138P - Randomized Phase 3 Study of Tislelizumab Plus Chemotherapy Versus Chemotherapy Alone as First-Line Treatment for Advanced Non-Squamous Non-Small Cell Lung Cancer (nsq-NSCLC): RATIONALE-304 Updated Analysis

Background

Interim analysis of the open-label phase 3 RATIONALE-304 study (NCT03663205) demonstrated clinical benefit of tislelizumab (TIS) plus chemotherapy (chemo) as first-line (1L) therapy in patients with advanced nsq-NSCLC vs chemo alone, with significantly improved progression-free survival (PFS) and a manageable safety profile. Here, we report the updated results.

Methods

Adults with treatment-naive, stage IIIB (not amenable to curative surgery/radiotherapy)/IV nsq-NSCLC were randomized (2:1) to receive platinum (carboplatin or cisplatin) and pemetrexed (PEM) every 3 weeks either with TIS (Arm A) or without (Arm B), followed by maintenance TIS + PEM (Arm A) or PEM (Arm B). The primary endpoint was PFS in Arm A vs Arm B, per independent review committee (IRC). Secondary endpoints included overall survival, objective response rate (ORR), duration of response (DoR), and safety.

Results

As of 15 July 2022, the median PFS per IRC was 9.8 (95% confidence interval [CI]: 8.9, 11.7) vs 7.6 (95% CI: 5.4, 8.0) months (mo) in Arm A vs Arm B, respectively (stratified hazard ratio 0.61 [95% CI: 0.46, 0.82]). ORR was greater in Arm A (51.6% [95% CI: 44.8, 58.3]) vs Arm B (27.9% [95% CI: 19.8, 37.2]) and median DoR was longer (14.5 [95% CI: 10.1, 24.4] vs 8.4 [95% CI: 6.0, 15.5] mo, respectively). TIS plus chemo was tolerable with no new safety signals identified after longer follow-up. The incidences of ≥grade 3 treatment-emergent adverse events (TEAEs) and of TEAEs leading to death (including disease progression-related AEs) in Arm A and Arm B were 69.4% and 56.4%, and 4.1% and 1.8%, respectively.

Conclusions

In RATIONALE-304, the addition of TIS to platinum plus PEM continued to demonstrate favorable efficacy and was generally well tolerated as 1L treatment of advanced nsq-NSCLC vs chemo alone, with no new safety signals identified.

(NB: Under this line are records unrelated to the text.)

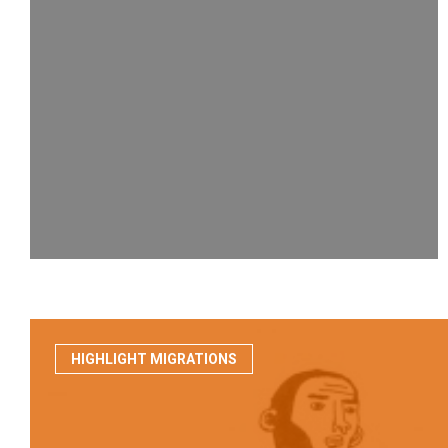
HIGHLIGHT MIGRATIONS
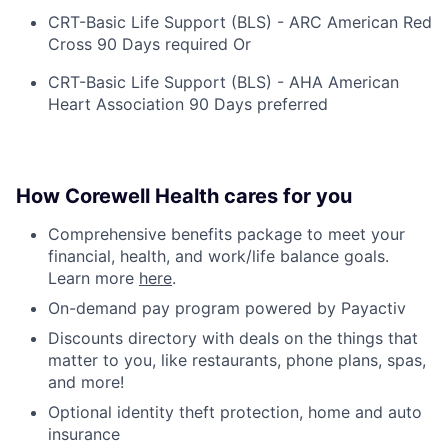
CRT-Basic Life Support (BLS) - ARC American Red
Cross 90 Days required Or
CRT-Basic Life Support (BLS) - AHA American
Heart Association 90 Days preferred
How Corewell Health cares for you
Comprehensive benefits package to meet your
financial, health, and work/life balance goals.
Learn more
here
.
On-demand pay program powered by Payactiv
Discounts directory with deals on the things that
matter to you, like restaurants, phone plans, spas,
and more!
Optional identity theft protection, home and auto
insurance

Clinical trial identification

NCT03663205.

Editorial acknowledgement

This study was sponsored by BeiGene, Ltd. Medical writing support, under the direction of the authors, was provided by Arezou Hossein, MPharm, of Ashfield MedComms, an Inizio company, and was funded by BeiGene, Ltd.

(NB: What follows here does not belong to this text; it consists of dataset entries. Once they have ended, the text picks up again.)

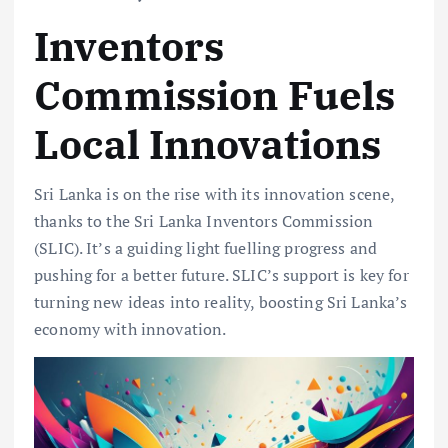
Inventors
Commission Fuels
Local Innovations
Sri Lanka is on the rise with its innovation scene,
thanks to the Sri Lanka Inventors Commission
(SLIC). It’s a guiding light fuelling progress and
pushing for a better future. SLIC’s support is key for
turning new ideas into reality, boosting Sri Lanka’s
economy with innovation.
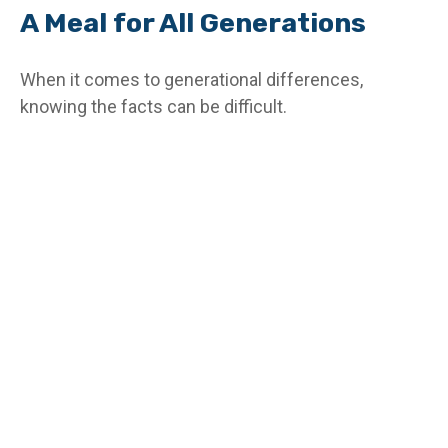
A Meal for All Generations
When it comes to generational differences,
knowing the facts can be difficult.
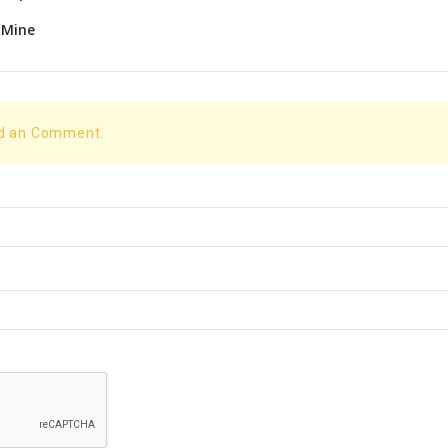
 Mine
dd an Comment.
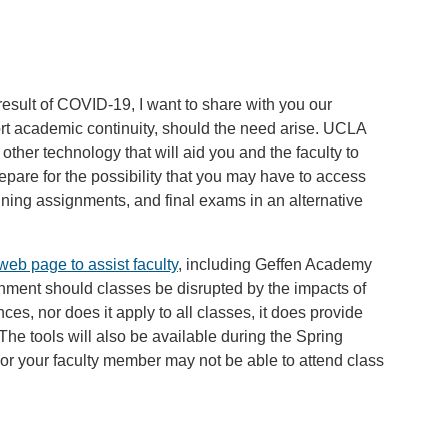
 result of COVID-19, I want to share with you our
ort academic continuity, should the need arise. UCLA
other technology that will aid you and the faculty to
epare for the possibility that you may have to access
aining assignments, and final exams in an alternative
web page to assist faculty
, including Geffen Academy
onment should classes be disrupted by the impacts of
es, nor does it apply to all classes, it does provide
. The tools will also be available during the Spring
or your faculty member may not be able to attend class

Legal entity responsible for the study

BeiGene, Ltd.

Funding

BeiGene, Ltd.

Disclosure

S. Lu: Financial Interests, Personal, Other, Research support: AstraZeneca, Hutchison, BMS, Heng Rui Beigene and Roche, Hansoh ; Financial Interests, Personal, Other, Speaker fees: AstraZeneca, Roche, Hansoh; Financial Interests, Personal, Advisory Role: AstraZeneca, Pfizer, Hutchison MediPharma, ZaiLab, GenomiCare, Novarti, Yuhan Corporation, Menarini, Mirati Therapeutics Inc, and Roche. W. He, Y. Bao: Financial Interests, Personal, Full or part-time Employment: BeiGene, Ltd. All other authors have declared no conflicts of interest.